Incitation à la haine
/ Jurisprudence


11/10/2021


Clip de rap « Gilets jaunes » : la Cour de cassation invite les juges d’appel à rechercher si les propos d’Alain Soral ne visaient pas la communauté juive dans son ensemble



Cour de cassation, (ch. crim.), 5 octobre 2021, MRAP et a. c/ Alain S.
 

Le polémiste Alain Soral était poursuivi pour avoir mis en ligne, sur le site qu’il édite, un clip de rap intitulé « Gilets jaunes », du groupe Rude Goy Bit, comportant des propos et images à caractère antisémite. Plus précisément, les paroles « ce n’est qu’en virant les Rothschild qu’on pourra sauver la France », illustrées d’une image avec le nom Rothschild qui brûle, ou encore les images du nom de Rothschild et la photographie de Monsieur Drahi jetés dans les flammes étaient poursuivies du chef de provocation à la haine envers la communauté juive. Les paroles « Les français n’en peuvent plus, de ces parasites », illustrées par le slogan « République française Rothschild Family » étaient poursuivies du chef d’injures publiques raciales, et enfin les paroles « Les banques ont acheté les médias pour asseoir leur emprise » illustrées de l’image du nom de Rothschild qui brûle, du chef de diffamation raciale. Le tribunal a condamné le prévenu à une peine de 24 mois d’emprisonnement, dont 6 avec sursis, ainsi qu’à effectuer 210 heures de travaux d’intérêt général. Il l’a également condamné à une peine d’amende de 45 000 euros, à supprimer la vidéo litigieuse, ainsi qu’à publier un communiqué judiciaire. Le prévenu et le ministère public ont relevé appel de cette décision.

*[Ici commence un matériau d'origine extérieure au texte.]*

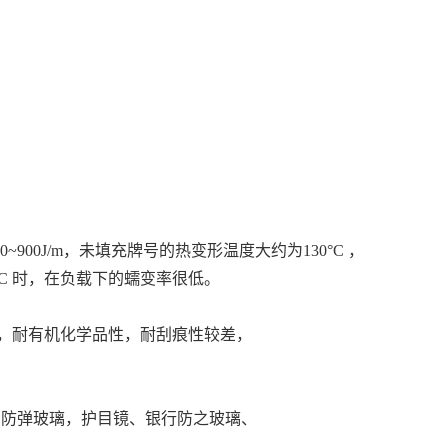
0J/m，未填充牌号的热变形温度大约为130°C ，
°C 时，在负载下的蠕变率很低。
感，耐有机化学品性，耐刮痕性较差，
，防弹玻璃，护目镜、银行防之玻璃、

La cour d’appel a infirmé le jugement et relaxé le prévenu des trois chefs de prévention susvisés. Elle a énoncé que le clip incriminé avait pour objet la dénonciation de l’influence du monde de la finance sur la politique menée par Emmanuel Macron, avec la complicité d’une partie de la presse audiovisuelle. Étaient en particulier mis en cause Bernard-Henri Lévy, Jacques Attali, Patrick Drahi, ou encore la banque Rothschild. Pour la cour, il ne pouvait être considéré que les propos poursuivis visaient la communauté juive dans son ensemble, laquelle ne peut être assimilée au monde de la finance et des médias ou à des personnalités qui peuvent diviser l’opinion. Les associations de lutte contre l’antisémitisme requérantes se sont pourvues en cassation.

La Cour casse et annule l’arrêt. Elle reproche d’abord à la cour d’appel de ne pas avoir répondu au mémoire d’une des associations qui soulignait d’une part, que le pseudonyme du groupe auteur du rap litigieux, « Rude Goy Bit », traduisait l’opposition faite entre juifs et non-juifs et d’autre part, que l’emploi du terme « parasite » pour qualifier certains membres de la communauté juive renvoyait au vocabulaire utilisé par les nazis pour désigner les juifs. Elle note par ailleurs que les juges d’appel n’ont pas recherché si les photographies de personnalités juives jetées dans un brasier évocateur des fours crématoires utilisés par les nazis pour exterminer les juifs, ainsi que les nombreuses références aux clichés antisémites figurant dans le texte et les images, telles la mise en cause de la banque Rothschild à l’exclusion de tout autre établissement et la mention de la seule chaîne israélienne i24, ne visaient pas la communauté juive dans son ensemble, et si les personnalités non juives également concernées par cet autodafé (Georges Pompidou, Valéry Giscard d’Estaing et Emmanuel Macron), n'étaient pas présentées comme manipulées par ladite communauté. La Haute juridiction renvoie la cause et les parties devant la cour d'appel de Paris autrement composée.